When the Soviet tanks arrived, a fierce battle broke out. Sources do not specify whether the German forces in this engagement had 88 mm anti-aircraft guns available. Only 37 mm and 50 mm anti-tank guns are mentioned, and these would have been powerless against Soviet T-34 and KV-1 tanks. Nevertheless, the Germans apparently succeeded in repelling the 12th Tank Division's assault, reportedly destroying 18 Soviet tanks in the process. The Luftwaffe then arrived and spent several hours attacking the Soviet tanks, artillery and supply vehicles. By the end of the day the 12th Tank Division had lost 33 tanks, including five KV-1 and eighteen T-34 (note: the accounts of the 12th Tank Division's fighting on 26 June 1941 differ considerably between the two main publications we consulted).

The sister 34th Tank Division (also part of the 8th Mechanised Corps) was advancing in a similar direction but somewhat further east, and was doing considerably better — it mostly encountered German infantry on its route, which it was able to drive off. Apparently sometime after noon, the division occupied the towns of Khotyn and Ridkiv (roughly 10 kilometres southeast of Berestechko), then sent its tanks northward toward the town of Ostriv, which lay on an important road running from Berestechko all the way to Dubno. The Germans needed this road to supply their forward elements further east and Ostriv was in serious danger — the Germans were even preparing to blow up the local bridges to prevent the Soviets from crossing the Styr and pushing north.

However, the 34th Tank Division was mostly equipped with light tanks, and the Germans ultimately managed to halt its advance with artillery fire before it could reach Ostriv. The division fought on bravely, but when it failed to make progress over an extended period, its commanders grew concerned about being outflanked. By the end of the day the unit prudently pulled back to the area around Khotyn, having lost 31 T-26 tanks, 5 BT tanks and 3 armoured cars in the day's fighting.

Knocked-out T-34 and BT-7, source: Worldwarphotos.info with permission of the operator, edited

On how the 15th Mechanised Corps fared on 26 June, the available literature has relatively little to say.
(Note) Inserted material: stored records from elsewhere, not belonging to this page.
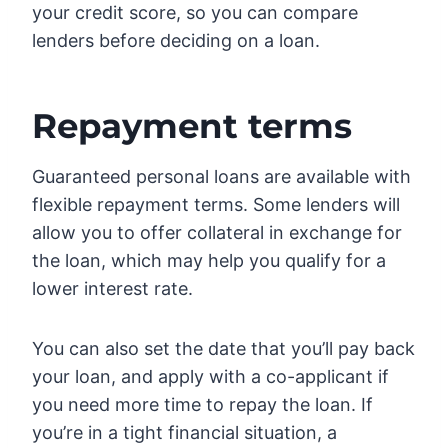
your credit score, so you can compare
lenders before deciding on a loan.
Repayment terms
Guaranteed personal loans are available with
flexible repayment terms. Some lenders will
allow you to offer collateral in exchange for
the loan, which may help you qualify for a
lower interest rate.
You can also set the date that you’ll pay back
your loan, and apply with a co-applicant if
you need more time to repay the loan. If
you’re in a tight financial situation, a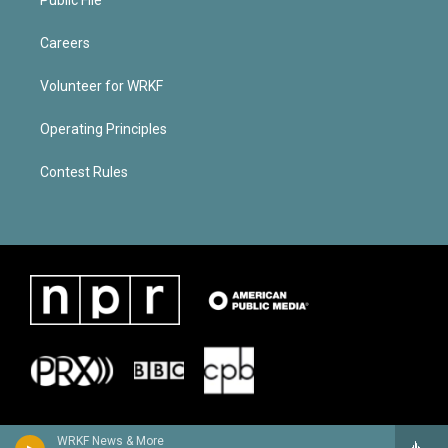
Careers
Volunteer for WRKF
Operating Principles
Contest Rules
WRKF News & More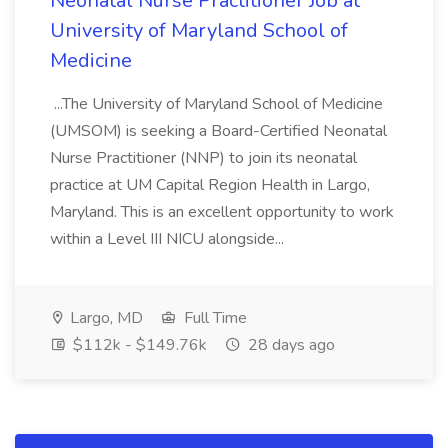
Neonatal Nurse Practitioner Job at
University of Maryland School of
Medicine
...The University of Maryland School of Medicine
(UMSOM) is seeking a Board-Certified Neonatal
Nurse Practitioner (NNP) to join its neonatal
practice at UM Capital Region Health in Largo,
Maryland. This is an excellent opportunity to work
within a Level III NICU alongside...
Largo, MD
Full Time
$112k - $149.76k
28 days ago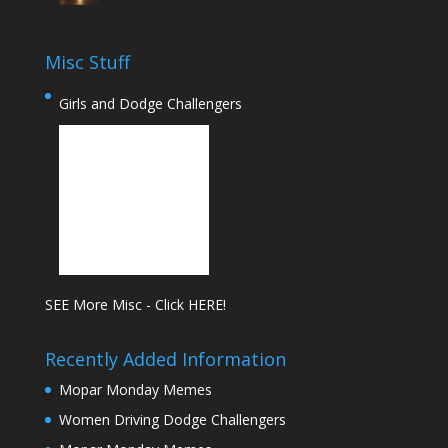
Misc Stuff
Girls and Dodge Challengers
SEE More Misc - Click HERE!
Recently Added Information
Mopar Monday Memes
Women Driving Dodge Challengers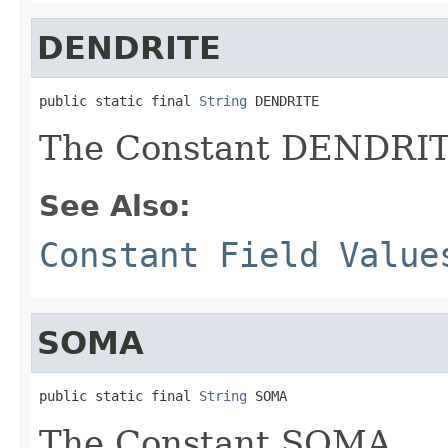
DENDRITE
public static final 
String
 DENDRITE
The Constant DENDRIT
See Also:
Constant Field Value
SOMA
public static final 
String
 SOMA
The Constant SOMA.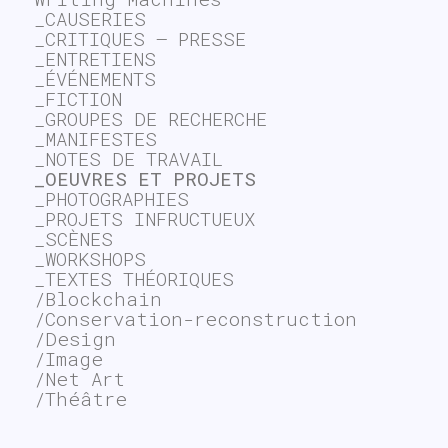
_CAUSERIES
_CRITIQUES – PRESSE
_ENTRETIENS
_ÉVÉNEMENTS
_FICTION
_GROUPES DE RECHERCHE
_MANIFESTES
_NOTES DE TRAVAIL
_OEUVRES ET PROJETS
_PHOTOGRAPHIES
_PROJETS INFRUCTUEUX
_SCÈNES
_WORKSHOPS
_TEXTES THÉORIQUES
/Blockchain
/Conservation-reconstruction
/Design
/Image
/Net Art
/Théâtre
~$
This corps was deployed on the left flank of the 8th Mechanised Corps. Its 10th and 37th Tank Divisions were to advance roughly in the direction of Lopatyn and on toward Berestechko. Although both divisions together had 64 heavy KV tanks on the day of the German invasion, each could now commit only ten. These heavily armoured machines led the assault, shielding the light tanks behind them. But the 15th Mechanised Corps encountered something even worse than German tanks — enemy heavy artillery and air defences equipped with the 88 mm dual-purpose gun. Their fire, combined with Luftwaffe attacks, reliably halted the Soviet advance. Sources unfortunately do not provide the exact number of tanks the 15th Mechanised Corps committed that day, but by the end of the fighting it had around 260 remaining (from over seven hundred on 22 June), including 44 modern KV-1 and T-34 — still a force not to be underestimated.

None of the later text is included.